“L’infinito” di Giacomo Leopardi: la poesia che insegna a guardare oltre i confini del pensiero
Questa recensione di Alessandria today nasce dal desiderio di offrire al lettore una lettura attenta e accessibile dell’opera, mettendo in dialogo il testo, il contesto e il presente, con l’obiettivo di stimolare riflessione, consapevolezza e curiosità culturale.
Esistono poesie che attraversano i secoli senza perdere la loro forza. “L’infinito” di Giacomo Leopardi è una di queste. Scritta nel 1819, quando il poeta aveva appena ventun anni, è diventata una delle liriche più celebri della letteratura mondiale. In pochi versi Leopardi riesce a trasformare un semplice paesaggio – una collina, una siepe, il vento tra le piante – in una riflessione vertiginosa sull’immensità, sul tempo e sul mistero dell’esistenza.
Pier Carlo Lava
La scena iniziale è estremamente semplice e concreta. Il poeta si trova su una collina solitaria e osserva il paesaggio. Davanti a lui una siepe limita lo sguardo e impedisce di vedere l’orizzonte. Ma proprio questo limite diventa l’origine della poesia: quando lo sguardo non può andare oltre, è l’immaginazione che comincia a viaggiare.
L’infinito
Sempre caro mi fu quest’ermo colle,
e questa siepe, che da tanta parte
dell’ultimo orizzonte il guardo esclude.
Ma sedendo e mirando, interminati
spazi di là da quella, e sovrumani
silenzi, e profondissima quiete
io nel pensier mi fingo; ove per poco
il cor non si spaura.
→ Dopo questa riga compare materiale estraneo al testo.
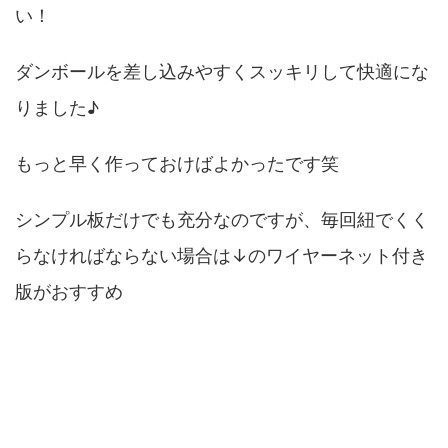
い！
ダンボールを差し込みやすくスッキリして快適にな
りました♪
もっと早く作っておけばよかったです笑
シンプル板だけでも充分なのですが、毎回紐でくく
らなければならない場合は↓のワイヤーネット付き
版がおすすめ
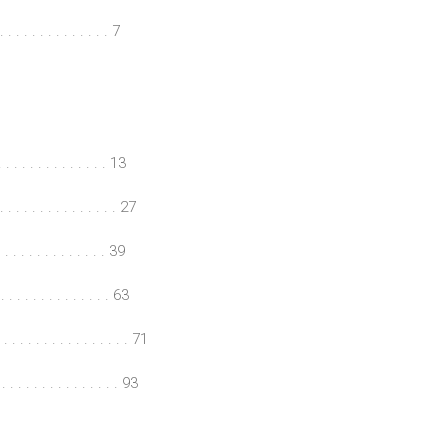
. . . . . . . . . . . . 7
. . . . . . . . . . . . 13
. . . . . . . . . . . . . 27
. . . . . . . . . . . . . 39
. . . . . . . . . . . . . 63
. . . . . . . . . . . . . 71
 . . . . . . . . . . . . 93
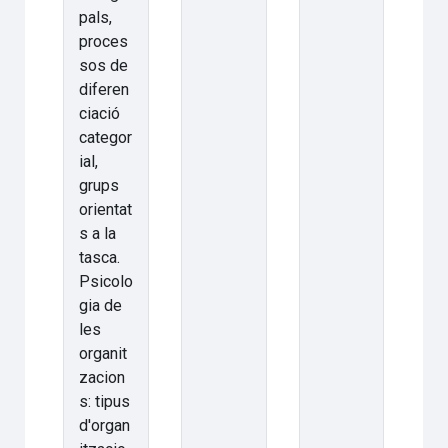
pals,
proces
sos de
diferen
ciació
categor
ial,
grups
orientat
s a la
tasca.
Psicolo
gia de
les
organit
zacion
s: tipus
d'organ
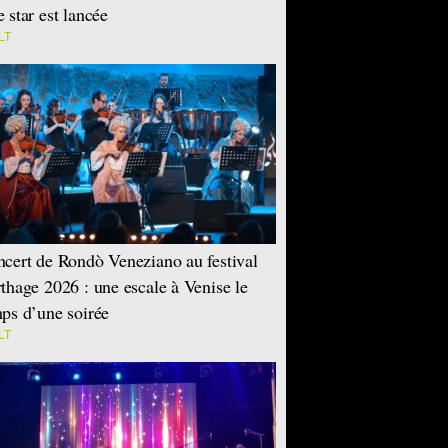
 star est lancée
LT
cert de Rondò Veneziano au festival
thage 2026 : une escale à Venise le
ps d’une soirée
LT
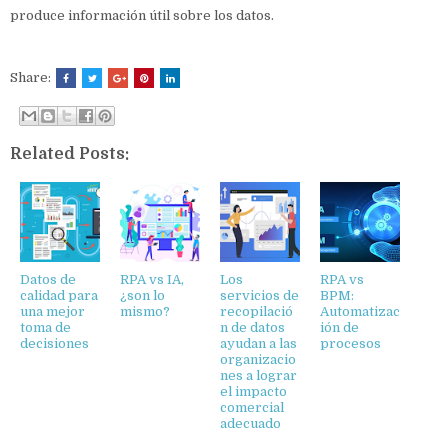
produce información útil sobre los datos.
Share:
Related Posts:
Datos de
RPA vs IA,
Los
RPA vs
calidad para
¿son lo
servicios de
BPM:
una mejor
mismo?
recopilació
Automatizac
toma de
n de datos
ión de
decisiones
ayudan a las
procesos
organizacio
nes a lograr
el impacto
comercial
adecuado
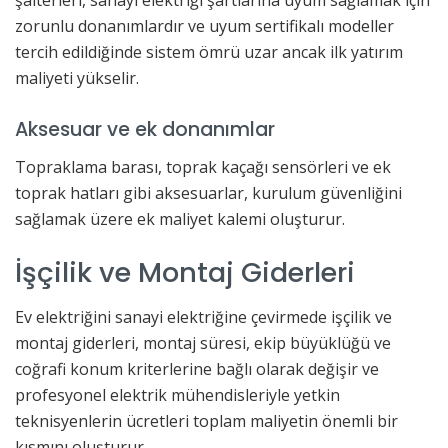
zorunlu donanımlardır ve uyum sertifikalı modeller
tercih edildiğinde sistem ömrü uzar ancak ilk yatırım
maliyeti yükselir.
Aksesuar ve ek donanımlar
Topraklama barası, toprak kaçağı sensörleri ve ek
toprak hatları gibi aksesuarlar, kurulum güvenliğini
sağlamak üzere ek maliyet kalemi oluşturur.
İşçilik ve Montaj Giderleri
Ev elektriğini sanayi elektriğine çevirmede işçilik ve
montaj giderleri, montaj süresi, ekip büyüklüğü ve
coğrafi konum kriterlerine bağlı olarak değişir ve
profesyonel elektrik mühendisleriyle yetkin
teknisyenlerin ücretleri toplam maliyetin önemli bir
kısmını oluşturur.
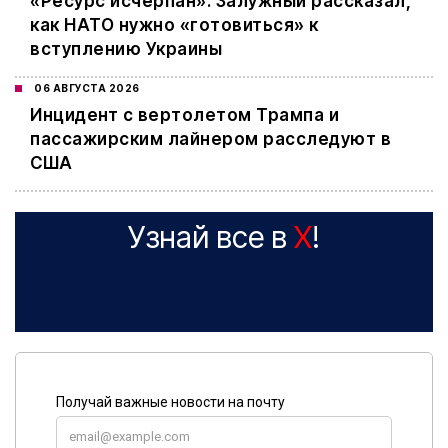
«Ресурс исчерпан»: Залужный рассказал,
как НАТО нужно «готовиться» к
вступлению Украины
06 АВГУСТА 2026
Инцидент с вертолетом Трампа и
пассажирским лайнером расследуют в
США
Узнай все в
X
!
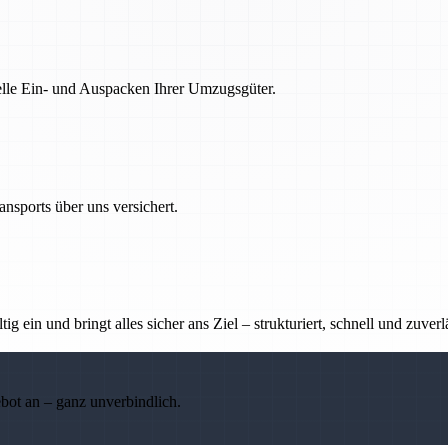
nelle Ein- und Auspacken Ihrer Umzugsgüter.
nsports über uns versichert.
g ein und bringt alles sicher ans Ziel – strukturiert, schnell und zuverl
ebot an – ganz unverbindlich.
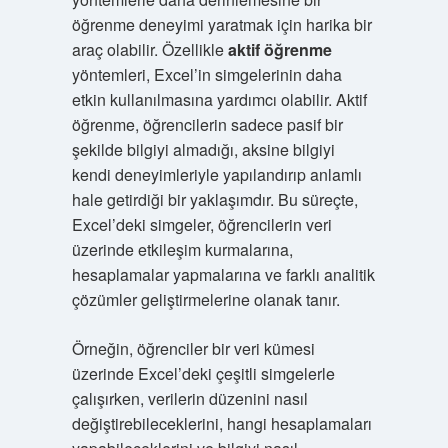
öğrenme deneyimi yaratmak için harika bir
araç olabilir. Özellikle
aktif öğrenme
yöntemleri, Excel’in simgelerinin daha
etkin kullanılmasına yardımcı olabilir. Aktif
öğrenme, öğrencilerin sadece pasif bir
şekilde bilgiyi almadığı, aksine bilgiyi
kendi deneyimleriyle yapılandırıp anlamlı
hale getirdiği bir yaklaşımdır. Bu süreçte,
Excel’deki simgeler, öğrencilerin veri
üzerinde etkileşim kurmalarına,
hesaplamalar yapmalarına ve farklı analitik
çözümler geliştirmelerine olanak tanır.
Örneğin, öğrenciler bir veri kümesi
üzerinde Excel’deki çeşitli simgelerle
çalışırken, verilerin düzenini nasıl
değiştirebileceklerini, hangi hesaplamaları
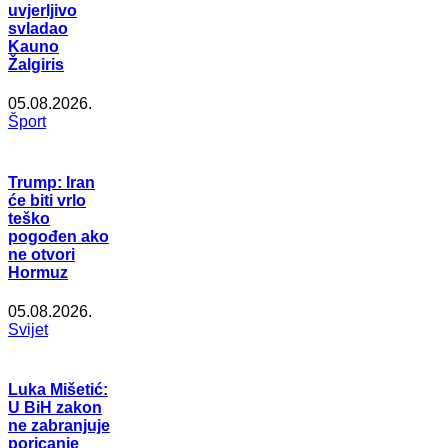
uvjerljivo
svladao
Kauno
Žalgiris
05.08.2026.
Šport
Trump: Iran
će biti vrlo
teško
pogođen ako
ne otvori
Hormuz
05.08.2026.
Svijet
Luka Mišetić:
U BiH zakon
ne zabranjuje
poricanje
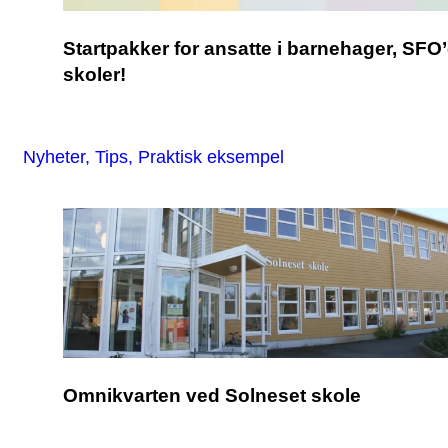
Startpakker for ansatte i barnehager, SFO
skoler!
Nyheter, Tips, Praktisk eksempel
Omnikvarten ved Solneset skole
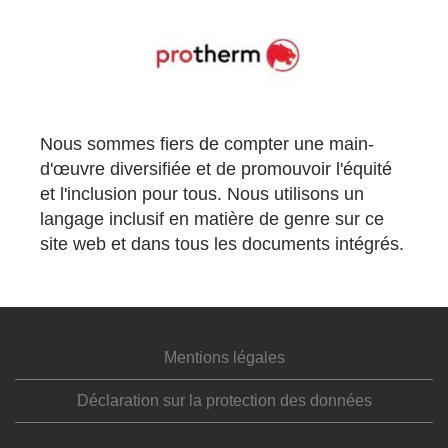
Nous sommes fiers de compter une main-
d'œuvre diversifiée et de promouvoir l'équité
et l'inclusion pour tous. Nous utilisons un
langage inclusif en matière de genre sur ce
site web et dans tous les documents intégrés.
Mentions légales
Déclaration sur la protection des données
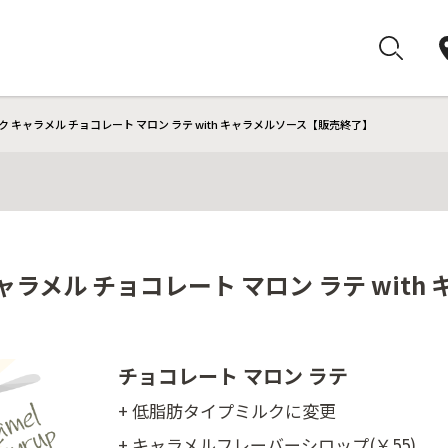
 キャラメル チョコレート マロン ラテ with キャラメルソース【販売終了】
ャラメル チョコレート マロン ラテ wit
チョコレート マロン ラテ
+ 低脂肪タイプミルクに変更
+ キャラメルフレーバーシロップ(￥55)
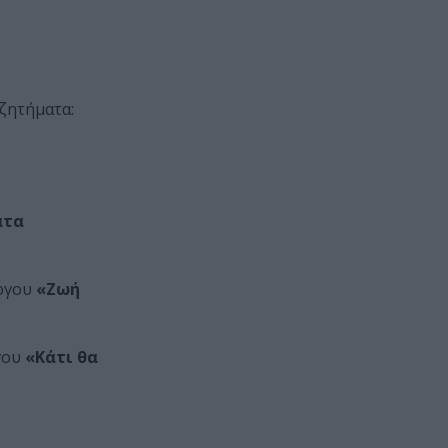
ζητήματα:
ατα
έργου
«Ζωή
γου
«Κάτι θα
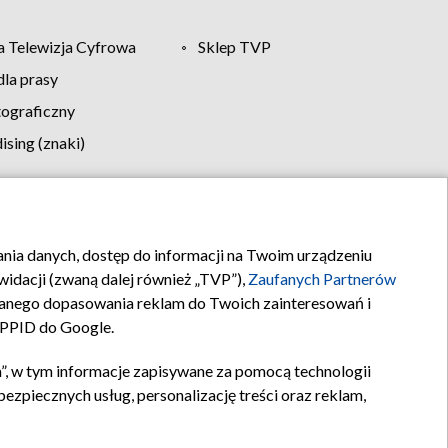
 Telewizja Cyfrowa
Sklep TVP
la prasy
tograficzny
sing (znaki)
klamy
Kontakt
rania danych, dostęp do informacji na Twoim urządzeniu
idacji (zwaną dalej również „TVP”),
Zaufanych Partnerów
anego dopasowania reklam do Twoich zainteresowań i
a PPID do Google.
”, w tym informacje zapisywane za pomocą technologii
zpiecznych usług, personalizację treści oraz reklam,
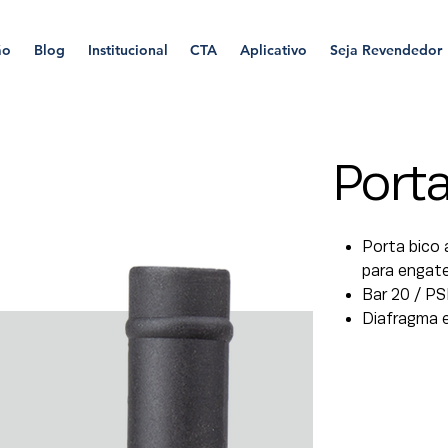
ão
Blog
Institucional
CTA
Aplicativo
Seja Revendedor
Port
Porta bico 
para engate 
Bar 20 / PS
Diafragma 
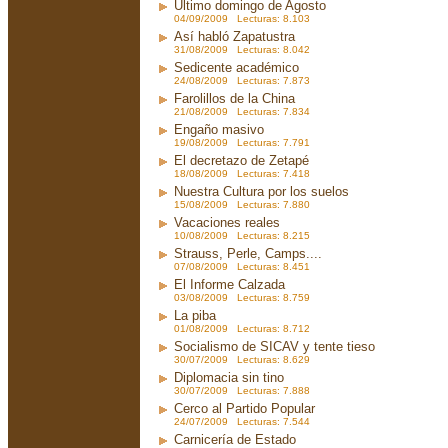
Ultimo domingo de Agosto
04/09/2009 Lecturas: 8.103
Así habló Zapatustra
31/08/2009 Lecturas: 8.042
Sedicente académico
24/08/2009 Lecturas: 7.873
Farolillos de la China
21/08/2009 Lecturas: 7.834
Engaño masivo
19/08/2009 Lecturas: 7.791
El decretazo de Zetapé
18/08/2009 Lecturas: 7.418
Nuestra Cultura por los suelos
15/08/2009 Lecturas: 7.880
Vacaciones reales
10/08/2009 Lecturas: 8.215
Strauss, Perle, Camps....
07/08/2009 Lecturas: 8.451
El Informe Calzada
03/08/2009 Lecturas: 8.759
La piba
01/08/2009 Lecturas: 8.712
Socialismo de SICAV y tente tieso
30/07/2009 Lecturas: 8.629
Diplomacia sin tino
30/07/2009 Lecturas: 7.888
Cerco al Partido Popular
24/07/2009 Lecturas: 7.544
Carnicería de Estado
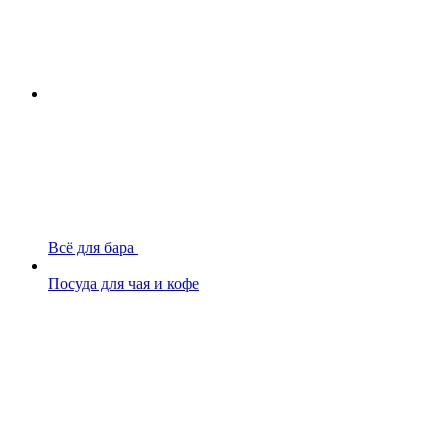
Всё для бара
Посуда для чая и кофе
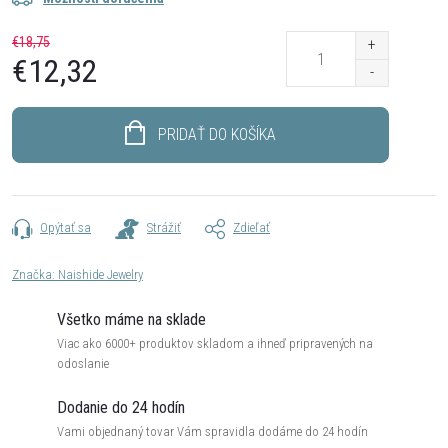
€18,75
€12,32
Jednotková
cena:
PRIDAŤ DO KOŠÍKA
Opýtať sa
Strážiť
Zdieľať
Značka:
Naishide Jewelry
Všetko máme na sklade
Viac ako 6000+ produktov skladom a ihneď pripravených na
odoslanie
Dodanie do 24 hodín
Vami objednaný tovar Vám spravidla dodáme do 24 hodín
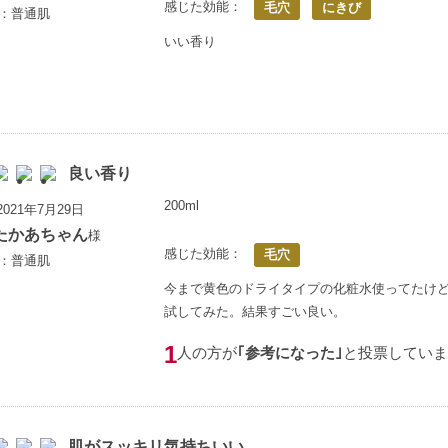
感じた効能：
毛穴
にきび
歳：普通肌
いい香り
良い香り
200ml
021年7月29日
たかあちゃん
様
感じた効能：
毛穴
歳：普通肌
今まで黄色のドライタイプの化粧水使ってたけ
試してみた。結果すごい良い。
1
人の方が
｢参考になった｣
と投票していま
肌がスッキリ気持ちいい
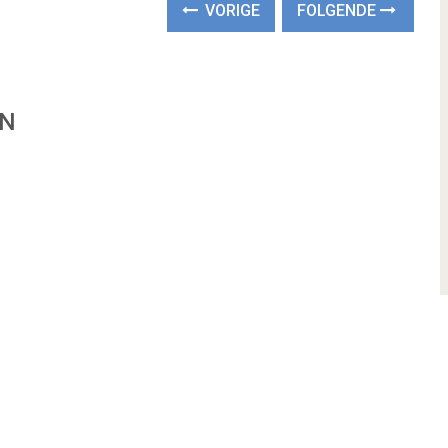
VORIGE
FOLGENDE
EN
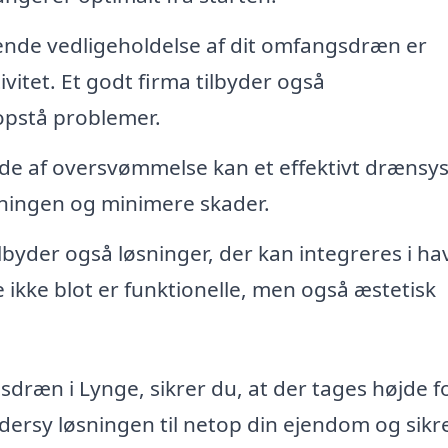
nde vedligeholdelse af dit omfangsdræn er
tivitet. Et godt firma tilbyder også
 opstå problemer.
ælde af oversvømmelse kan et effektivt drænsy
ningen og minimere skader.
lbyder også løsninger, der kan integreres i h
 ikke blot er funktionelle, men også æstetisk
sdræn i Lynge, sikrer du, at der tages højde fo
ersy løsningen til netop din ejendom og sikre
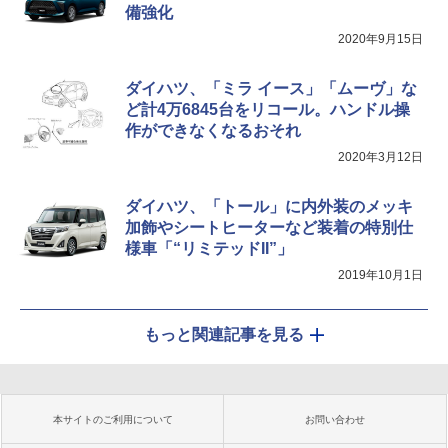
備強化
2020年9月15日
ダイハツ、「ミラ イース」「ムーヴ」な
ど計4万6845台をリコール。ハンドル操
作ができなくなるおそれ
2020年3月12日
ダイハツ、「トール」に内外装のメッキ
加飾やシートヒーターなど装着の特別仕
様車「“リミテッドII”」
2019年10月1日
もっと関連記事を見る
本サイトのご利用について
お問い合わせ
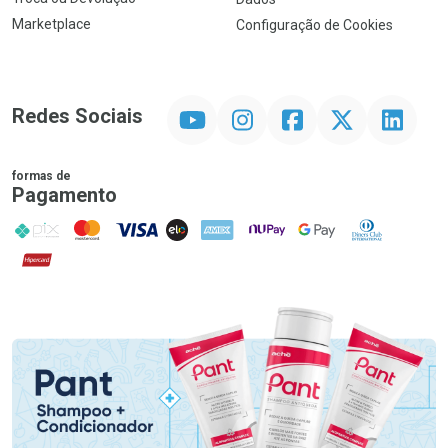
Marketplace
Configuração de Cookies
YouTube
Instagram
Facebook
Twitter
Linkedin
Redes Sociais
formas de
Pagamento
PIX
MasterCard
VISA
ELO
AMEX
NuPay
Google Pay
Diners Club
Hipercard
Promoção em Destaque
E come il vento
odo stormir tra queste piante, io quello
infinito silenzio a questa voce
vo comparando: e mi sovvien l’eterno,
e le morte stagioni, e la presente
e viva, e il suon di lei. Così tra questa
immensità s’annega il pensier mio:
e il naufragar m’è dolce in questo mare.
La poesia si muove tra limite e infinito. La siepe rappresenta ciò che non possiamo vedere, mentre la mente del poeta immagina spazi immensi e silenzi assoluti. Il pensiero umano si confronta così con qualcosa di più grande di sé, e proprio questa vertigine genera una delle immagini più celebri della poesia italiana: il “dolce naufragio” del pensiero nell’immensità.
Il suono del vento tra le piante riporta il poeta alla realtà, ma allo stesso tempo gli fa percepire la differenza tra il mondo concreto e quello immaginato. Da questo confronto nasce una riflessione sul tempo: il passato, il presente e l’eternità si mescolano in un unico momento di contemplazione.
“L’infinito” è una poesia che unisce filosofia e sentimento. Leopardi non descrive soltanto un paesaggio, ma esplora il rapporto tra l’uomo e l’immensità dell’universo. Il limite diventa una condizione necessaria per immaginare l’infinito: senza la siepe che blocca lo sguardo, forse il poeta non avrebbe mai sentito il bisogno di superarla con la mente.
Per intensità e profondità questa poesia può essere accostata ad alcune liriche del romanticismo europeo, come quelle di William Wordsworth o di Friedrich Hölderlin, dove il paesaggio naturale diventa specchio delle emozioni interiori e luogo di meditazione sul destino umano.
Giacomo Leopardi nacque a Recanati nel 1798 ed è considerato uno dei più grandi poeti della letteratura mondiale. Studioso straordinario, sviluppò una riflessione filosofica lucida e spesso dolorosa sulla condizione dell’uomo. Le sue opere, raccolte nei Canti, continuano a essere lette e studiate perché affrontano temi universali: il tempo, la natura, il desiderio di felicità e il limite della vita umana.
Ancora oggi “L’infinito” parla con sorprendente attualità. In un mondo dominato dalla velocità e dall’eccesso di informazioni, questa poesia invita a fermarsi, a contemplare il silenzio e a lasciarsi trasportare dall’immaginazione. Leopardi ci ricorda che l’infinito non è solo nello spazio, ma anche nella capacità del pensiero umano di andare oltre ciò che vede.
Geo
Giacomo Leopardi nacque a Recanati, nelle Marche, dove trascorse gran parte della sua vita dedicandosi allo studio e alla scrittura. La sua opera ha influenzato profondamente la cultura europea e continua a essere letta nelle scuole e nelle università di tutto il mondo. Attraverso la sezione culturale di Alessandria today, cerchiamo di riportare al centro questi grandi autori della letteratura, offrendo ai lettori strumenti semplici ma profondi per riscoprire testi che ancora oggi dialogano con il presente.